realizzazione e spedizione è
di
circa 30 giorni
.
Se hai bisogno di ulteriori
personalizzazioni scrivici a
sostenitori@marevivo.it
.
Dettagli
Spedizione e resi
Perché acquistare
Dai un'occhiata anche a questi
= = = = =
When you answer, set down the entries above precisely as they read.

realizzazione e spedizione è
di
circa 30 giorni
.
Se hai bisogno di ulteriori
personalizzazioni scrivici a
sostenitori@marevivo.it
.
Dettagli
Spedizione e resi
Perché acquistare
Dai un'occhiata anche a questi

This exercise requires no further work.